The records below must be output exactly, with no images carried over.
=======
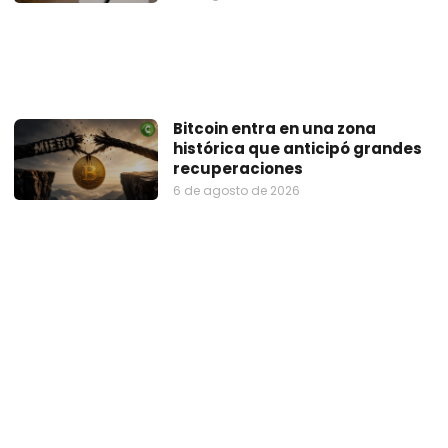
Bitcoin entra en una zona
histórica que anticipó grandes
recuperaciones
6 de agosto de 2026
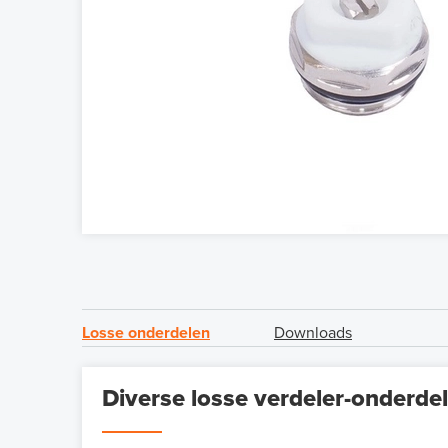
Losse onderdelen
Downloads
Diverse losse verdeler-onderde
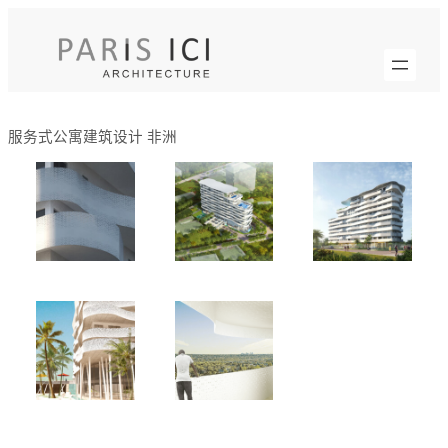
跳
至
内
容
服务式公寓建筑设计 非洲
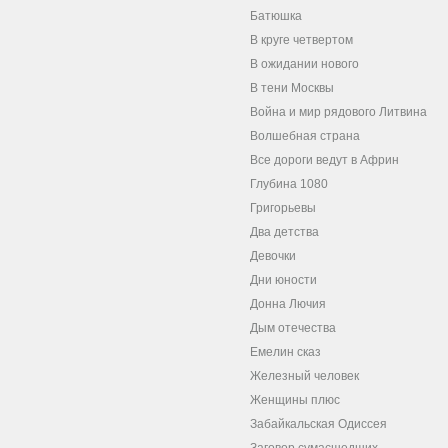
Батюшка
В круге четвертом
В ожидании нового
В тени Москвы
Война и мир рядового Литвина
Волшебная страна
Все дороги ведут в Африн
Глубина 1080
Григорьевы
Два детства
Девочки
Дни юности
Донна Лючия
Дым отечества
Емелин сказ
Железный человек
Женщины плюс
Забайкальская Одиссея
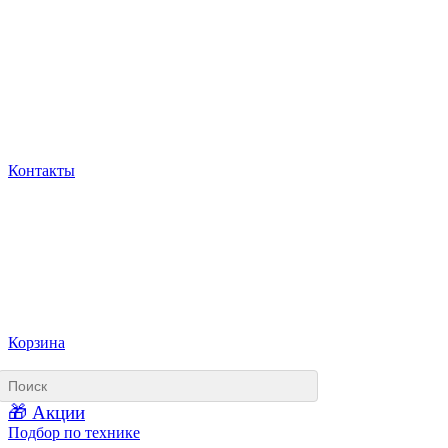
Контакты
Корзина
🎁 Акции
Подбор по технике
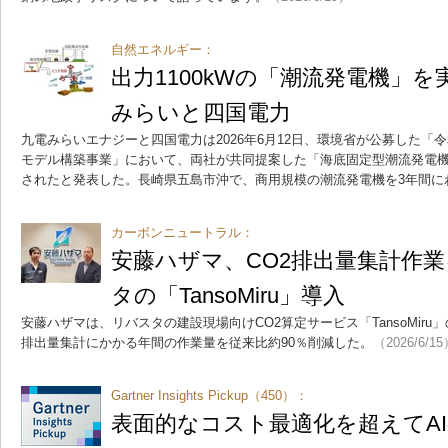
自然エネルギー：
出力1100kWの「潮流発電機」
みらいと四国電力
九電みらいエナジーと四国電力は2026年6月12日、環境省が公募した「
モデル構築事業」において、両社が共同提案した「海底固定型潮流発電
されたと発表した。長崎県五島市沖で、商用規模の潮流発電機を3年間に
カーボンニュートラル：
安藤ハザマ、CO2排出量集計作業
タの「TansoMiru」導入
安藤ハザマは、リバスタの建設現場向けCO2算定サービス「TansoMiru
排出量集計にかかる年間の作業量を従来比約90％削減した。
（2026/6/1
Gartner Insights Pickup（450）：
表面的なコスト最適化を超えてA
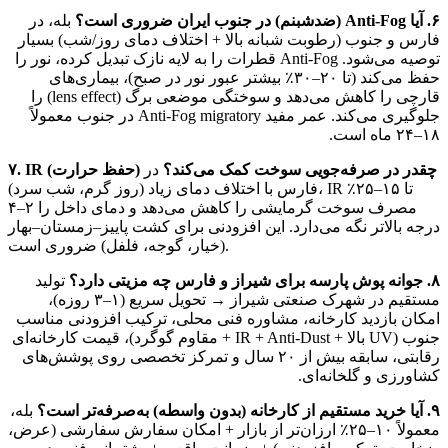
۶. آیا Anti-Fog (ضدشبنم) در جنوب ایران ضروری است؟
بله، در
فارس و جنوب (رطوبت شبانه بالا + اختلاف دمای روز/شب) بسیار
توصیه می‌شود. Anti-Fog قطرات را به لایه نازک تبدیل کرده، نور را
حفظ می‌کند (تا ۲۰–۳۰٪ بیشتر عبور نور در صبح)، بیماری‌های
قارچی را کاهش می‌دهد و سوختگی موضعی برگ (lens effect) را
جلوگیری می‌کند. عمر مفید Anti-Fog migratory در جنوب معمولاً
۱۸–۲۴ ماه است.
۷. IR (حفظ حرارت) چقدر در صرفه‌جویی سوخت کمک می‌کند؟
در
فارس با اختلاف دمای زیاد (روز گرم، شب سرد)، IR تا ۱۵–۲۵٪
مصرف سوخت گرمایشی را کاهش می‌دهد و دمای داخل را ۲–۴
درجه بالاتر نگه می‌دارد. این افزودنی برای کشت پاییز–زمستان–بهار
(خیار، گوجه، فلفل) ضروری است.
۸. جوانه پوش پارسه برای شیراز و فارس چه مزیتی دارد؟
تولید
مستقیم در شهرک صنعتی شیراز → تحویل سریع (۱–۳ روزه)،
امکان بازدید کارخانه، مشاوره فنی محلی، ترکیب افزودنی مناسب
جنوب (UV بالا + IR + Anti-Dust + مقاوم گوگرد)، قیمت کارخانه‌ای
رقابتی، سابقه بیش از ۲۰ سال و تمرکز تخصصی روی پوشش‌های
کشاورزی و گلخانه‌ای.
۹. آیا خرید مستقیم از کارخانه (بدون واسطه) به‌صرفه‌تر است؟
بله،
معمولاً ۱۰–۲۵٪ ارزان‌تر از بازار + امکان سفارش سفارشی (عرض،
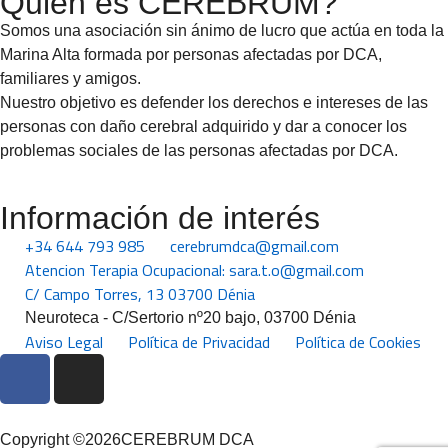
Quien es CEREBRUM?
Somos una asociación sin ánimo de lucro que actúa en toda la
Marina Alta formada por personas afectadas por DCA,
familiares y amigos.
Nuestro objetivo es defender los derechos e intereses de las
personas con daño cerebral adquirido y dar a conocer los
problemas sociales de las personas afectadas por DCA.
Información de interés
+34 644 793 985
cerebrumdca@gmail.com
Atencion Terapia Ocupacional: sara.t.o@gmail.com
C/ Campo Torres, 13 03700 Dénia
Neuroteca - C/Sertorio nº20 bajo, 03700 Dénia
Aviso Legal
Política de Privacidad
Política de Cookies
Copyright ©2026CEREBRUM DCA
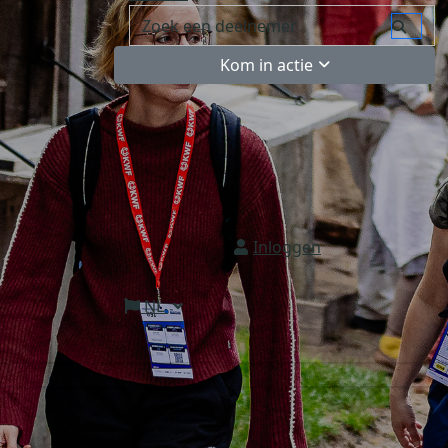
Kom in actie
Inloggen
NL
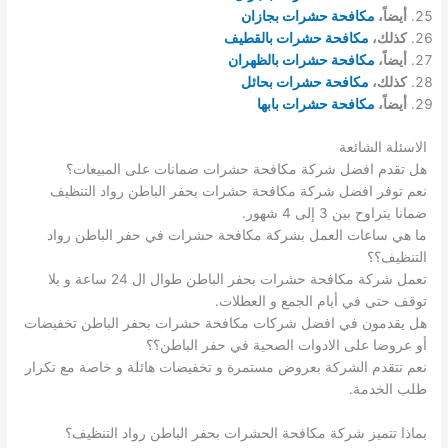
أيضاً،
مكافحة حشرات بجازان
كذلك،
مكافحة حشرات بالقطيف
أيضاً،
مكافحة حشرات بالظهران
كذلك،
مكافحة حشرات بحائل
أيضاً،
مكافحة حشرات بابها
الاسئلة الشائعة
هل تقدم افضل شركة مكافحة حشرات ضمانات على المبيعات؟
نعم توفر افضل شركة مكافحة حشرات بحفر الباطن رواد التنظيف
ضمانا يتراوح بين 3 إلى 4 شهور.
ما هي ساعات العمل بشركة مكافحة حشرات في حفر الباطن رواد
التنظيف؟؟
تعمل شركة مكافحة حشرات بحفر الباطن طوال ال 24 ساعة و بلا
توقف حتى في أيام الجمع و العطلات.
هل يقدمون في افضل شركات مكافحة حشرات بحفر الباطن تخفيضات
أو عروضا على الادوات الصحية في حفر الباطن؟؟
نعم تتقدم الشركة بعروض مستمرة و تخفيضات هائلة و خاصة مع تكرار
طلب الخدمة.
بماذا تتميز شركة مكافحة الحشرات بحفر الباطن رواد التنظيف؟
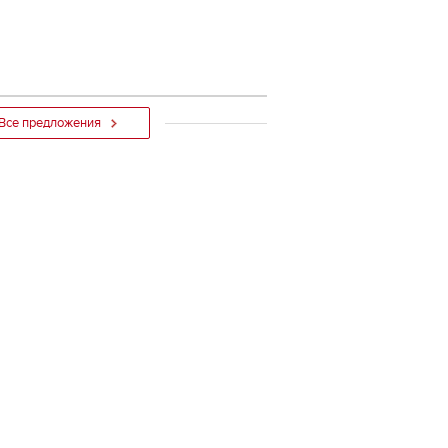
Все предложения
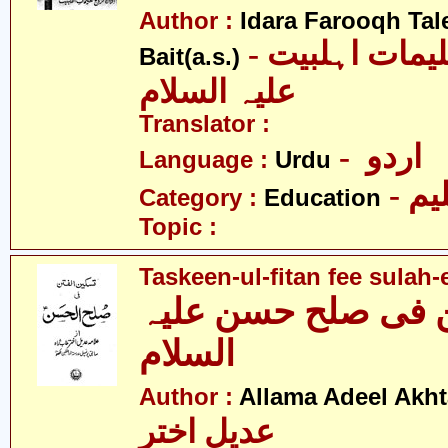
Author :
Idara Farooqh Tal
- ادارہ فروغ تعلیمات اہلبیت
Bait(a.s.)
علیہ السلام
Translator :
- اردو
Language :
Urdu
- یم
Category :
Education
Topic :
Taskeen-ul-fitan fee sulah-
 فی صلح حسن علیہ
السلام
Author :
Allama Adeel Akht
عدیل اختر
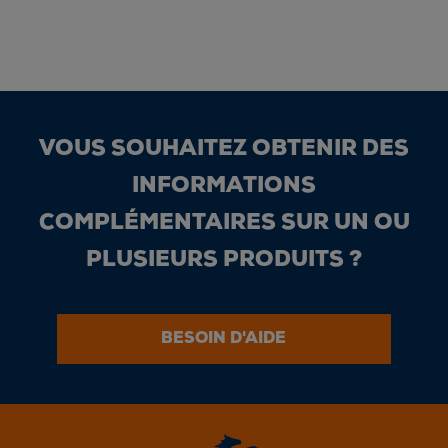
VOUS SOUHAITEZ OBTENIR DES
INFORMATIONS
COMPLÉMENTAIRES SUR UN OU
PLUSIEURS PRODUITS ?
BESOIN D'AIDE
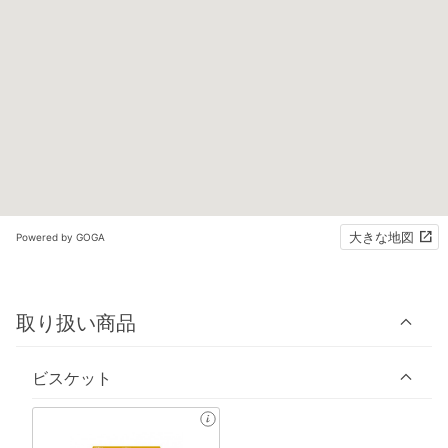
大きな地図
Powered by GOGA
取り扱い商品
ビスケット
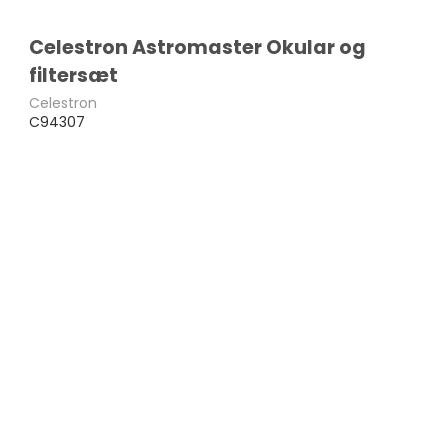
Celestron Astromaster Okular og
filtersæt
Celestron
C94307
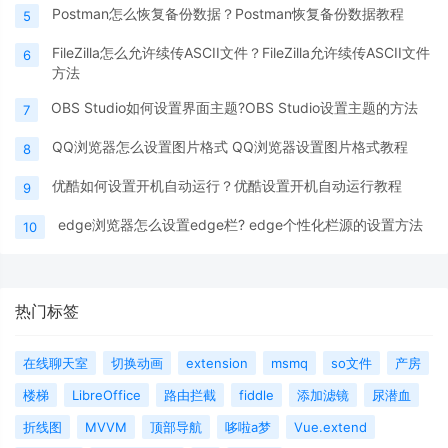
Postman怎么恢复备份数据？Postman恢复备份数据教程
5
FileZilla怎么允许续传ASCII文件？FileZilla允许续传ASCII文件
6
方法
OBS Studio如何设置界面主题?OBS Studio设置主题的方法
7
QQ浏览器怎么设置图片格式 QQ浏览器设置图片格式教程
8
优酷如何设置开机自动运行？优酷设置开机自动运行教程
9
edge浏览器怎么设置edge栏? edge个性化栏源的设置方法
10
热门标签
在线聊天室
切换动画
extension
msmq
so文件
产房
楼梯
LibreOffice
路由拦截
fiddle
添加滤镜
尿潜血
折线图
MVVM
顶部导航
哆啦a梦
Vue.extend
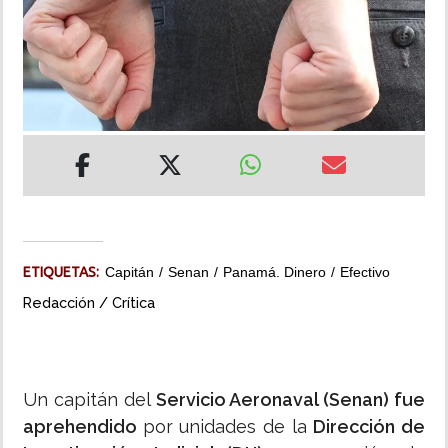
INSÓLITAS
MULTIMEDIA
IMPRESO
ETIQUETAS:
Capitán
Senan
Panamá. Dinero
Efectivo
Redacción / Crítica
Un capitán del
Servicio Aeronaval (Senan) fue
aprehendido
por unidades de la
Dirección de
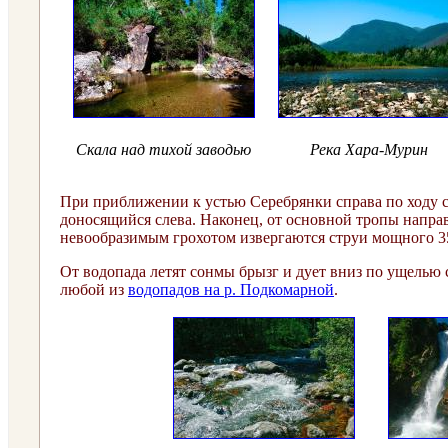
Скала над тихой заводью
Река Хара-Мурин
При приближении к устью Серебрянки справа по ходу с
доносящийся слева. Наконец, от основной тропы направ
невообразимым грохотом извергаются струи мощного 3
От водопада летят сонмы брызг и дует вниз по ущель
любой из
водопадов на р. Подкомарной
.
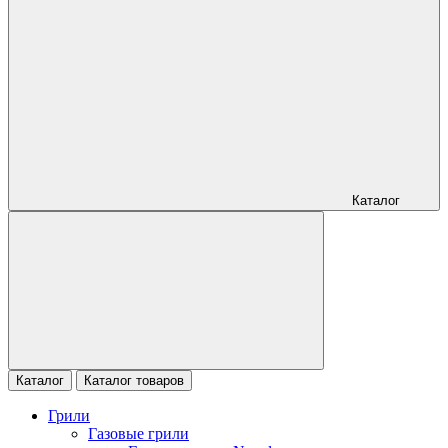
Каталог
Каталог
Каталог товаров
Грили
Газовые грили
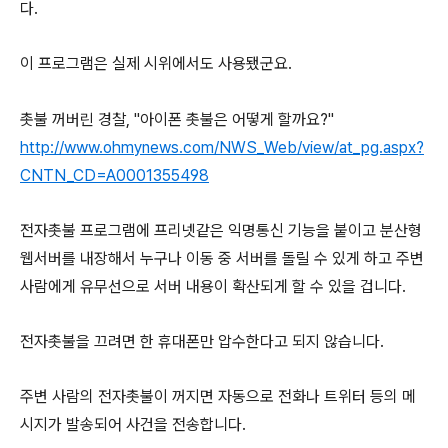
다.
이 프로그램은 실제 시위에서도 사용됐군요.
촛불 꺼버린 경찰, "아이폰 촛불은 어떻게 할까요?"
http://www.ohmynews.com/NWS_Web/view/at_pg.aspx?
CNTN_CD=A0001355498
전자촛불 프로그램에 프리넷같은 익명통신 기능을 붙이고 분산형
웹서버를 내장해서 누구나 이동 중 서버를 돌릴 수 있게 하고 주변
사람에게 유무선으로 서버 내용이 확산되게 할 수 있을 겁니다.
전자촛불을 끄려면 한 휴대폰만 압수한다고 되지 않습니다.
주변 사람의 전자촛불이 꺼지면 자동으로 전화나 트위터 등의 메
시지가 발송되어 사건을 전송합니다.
=======
» ANSWER:
Bitcoin entra en una zona
histórica que anticipó grandes
recuperaciones
6 de agosto de 2026
Losse onderdelen
Downloads
Diverse losse verdeler-onderde
跳
至
内
容
服务式公寓建筑设计 非洲
Батюшка
В круге четвертом
В ожидании нового
В тени Москвы
Война и мир рядового Литвина
Волшебная страна
Все дороги ведут в Африн
Глубина 1080
Григорьевы
Два детства
Девочки
Дни юности
Донна Лючия
Дым отечества
Емелин сказ
Железный человек
Женщины плюс
Забайкальская Одиссея
Контакты
Корзина
🎁 Акции
Подбор по технике
自然エネルギー：
出力1100kWの「潮流発電機」
みらいと四国電力
九電みらいエナジーと四国電力は2026年6月12日、環境省が公募した「
モデル構築事業」において、両社が共同提案した「海底固定型潮流発電
されたと発表した。長崎県五島市沖で、商用規模の潮流発電機を3年間に
カーボンニュートラル：
安藤ハザマ、CO2排出量集計作業
タの「TansoMiru」導入
安藤ハザマは、リバスタの建設現場向けCO2算定サービス「TansoMiru
排出量集計にかかる年間の作業量を従来比約90％削減した。
（2026/6/1
Gartner Insights Pickup（450）：
表面的なコスト最適化を超えてA
۶. آیا Anti-Fog (ضدشبنم) در جنوب ایران ضروری است؟
بله، در
فارس و جنوب (رطوبت شبانه بالا + اختلاف دمای روز/شب) بسیار
توصیه می‌شود. Anti-Fog قطرات را به لایه نازک تبدیل کرده، نور را
حفظ می‌کند (تا ۲۰–۳۰٪ بیشتر عبور نور در صبح)، بیماری‌های
قارچی را کاهش می‌دهد و سوختگی موضعی برگ (lens effect) را
جلوگیری می‌کند. عمر مفید Anti-Fog migratory در جنوب معمولاً
۱۸–۲۴ ماه است.
۷. IR (حفظ حرارت) چقدر در صرفه‌جویی سوخت کمک می‌کند؟
در
فارس با اختلاف دمای زیاد (روز گرم، شب سرد)، IR تا ۱۵–۲۵٪
مصرف سوخت گرمایشی را کاهش می‌دهد و دمای داخل را ۲–۴
درجه بالاتر نگه می‌دارد. این افزودنی برای کشت پاییز–زمستان–بهار
(خیار، گوجه، فلفل) ضروری است.
۸. جوانه پوش پارسه برای شیراز و فارس چه مزیتی دارد؟
تولید
مستقیم در شهرک صنعتی شیراز → تحویل سریع (۱–۳ روزه)،
امکان بازدید کارخانه، مشاوره فنی محلی، ترکیب افزودنی مناسب
جنوب (UV بالا + IR + Anti-Dust + مقاوم گوگرد)، قیمت کارخانه‌ای
رقابتی، سابقه بیش از ۲۰ سال و تمرکز تخصصی روی پوشش‌های
کشاورزی و گلخانه‌ای.
۹. آیا خرید مستقیم از کارخانه (بدون واسطه) به‌صرفه‌تر است؟
بله،
معمولاً ۱۰–۲۵٪ ارزان‌تر از بازار + امکان سفارش سفارشی (عرض،
Quien es CEREBRUM?
Somos una asociación sin ánimo de lucro que actúa en toda la
Marina Alta formada por personas afectadas por DCA,
familiares y amigos.
Nuestro objetivo es defender los derechos e intereses de las
personas con daño cerebral adquirido y dar a conocer los
problemas sociales de las personas afectadas por DCA.
Información de interés
+34 644 793 985
cerebrumdca@gmail.com
Atencion Terapia Ocupacional: sara.t.o@gmail.com
C/ Campo Torres, 13 03700 Dénia
Neuroteca - C/Sertorio nº20 bajo, 03700 Dénia
Aviso Legal
Política de Privacidad
Política de Cookies
Copyright ©2026CEREBRUM DCA
Kom in actie
Inloggen
NL
أيضاً،
مكافحة حشرات بجازان
كذلك،
مكافحة حشرات بالقطيف
أيضاً،
مكافحة حشرات بالظهران
كذلك،
مكافحة حشرات بحائل
أيضاً،
مكافحة حشرات بابها
الاسئلة الشائعة
هل تقدم افضل شركة مكافحة حشرات ضمانات على المبيعات؟
نعم توفر افضل شركة مكافحة حشرات بحفر الباطن رواد التنظيف
ضمانا يتراوح بين 3 إلى 4 شهور.
ما هي ساعات العمل بشركة مكافحة حشرات في حفر الباطن رواد
التنظيف؟؟
تعمل شركة مكافحة حشرات بحفر الباطن طوال ال 24 ساعة و بلا
توقف حتى في أيام الجمع و العطلات.
هل يقدمون في افضل شركات مكافحة حشرات بحفر الباطن تخفيضات
أو عروضا على الادوات الصحية في حفر الباطن؟؟
نعم تتقدم الشركة بعروض مستمرة و تخفيضات هائلة و خاصة مع تكرار
طلب الخدمة.
بماذا تتميز شركة مكافحة الحشرات بحفر الباطن رواد التنظيف؟
Все предложения
Author :
Idara Farooqh Tal
- ادارہ فروغ تعلیمات اہلبیت
Bait(a.s.)
علیہ السلام
Translator :
- اردو
Language :
Urdu
- یم
Category :
Education
Topic :
Taskeen-ul-fitan fee sulah-
 فی صلح حسن علیہ
السلام
Author :
Allama Adeel Akht
عدیل اختر
VOUS SOUHAITEZ OBTENIR DES
INFORMATIONS
COMPLÉMENTAIRES SUR UN OU
PLUSIEURS PRODUITS ?
BESOIN D'AIDE
大きな地図
Powered by GOGA
取り扱い商品
ビスケット
Celestron Astromaster Okular og
filtersæt
Celestron
C94307
Postman怎么恢复备份数据？Postman恢复备份数据教程
5
FileZilla怎么允许续传ASCII文件？FileZilla允许续传ASCII文件
6
方法
OBS Studio如何设置界面主题?OBS Studio设置主题的方法
7
QQ浏览器怎么设置图片格式 QQ浏览器设置图片格式教程
8
优酷如何设置开机自动运行？优酷设置开机自动运行教程
9
edge浏览器怎么设置edge栏? edge个性化栏源的设置方法
10
热门标签
在线聊天室
切换动画
extension
msmq
so文件
产房
楼梯
LibreOffice
路由拦截
fiddle
添加滤镜
尿潜血
折线图
MVVM
顶部导航
哆啦a梦
Vue.extend
INSÓLITAS
MULTIMEDIA
IMPRESO
ETIQUETAS:
Capitán
Senan
Panamá. Dinero
Efectivo
Redacción / Crítica
Un capitán del
Servicio Aeronaval (Senan) fue
aprehendido
por unidades de la
Dirección de
Скала над тихой заводью
Река Хара-Мурин
При приближении к устью Серебрянки справа по ходу с
доносящийся слева. Наконец, от основной тропы направ
невообразимым грохотом извергаются струи мощного 3
От водопада летят сонмы брызг и дует вниз по ущель
любой из
водопадов на р. Подкомарной
.
Каталог
Каталог
Каталог товаров
Грили
Газовые грили
다.
이 프로그램은 실제 시위에서도 사용됐군요.
촛불 꺼버린 경찰, "아이폰 촛불은 어떻게 할까요?"
http://www.ohmynews.com/NWS_Web/view/at_pg.aspx?
CNTN_CD=A0001355498
전자촛불 프로그램에 프리넷같은 익명통신 기능을 붙이고 분산형
웹서버를 내장해서 누구나 이동 중 서버를 돌릴 수 있게 하고 주변
사람에게 유무선으로 서버 내용이 확산되게 할 수 있을 겁니다.
전자촛불을 끄려면 한 휴대폰만 압수한다고 되지 않습니다.
주변 사람의 전자촛불이 꺼지면 자동으로 전화나 트위터 등의 메
시지가 발송되어 사건을 전송합니다.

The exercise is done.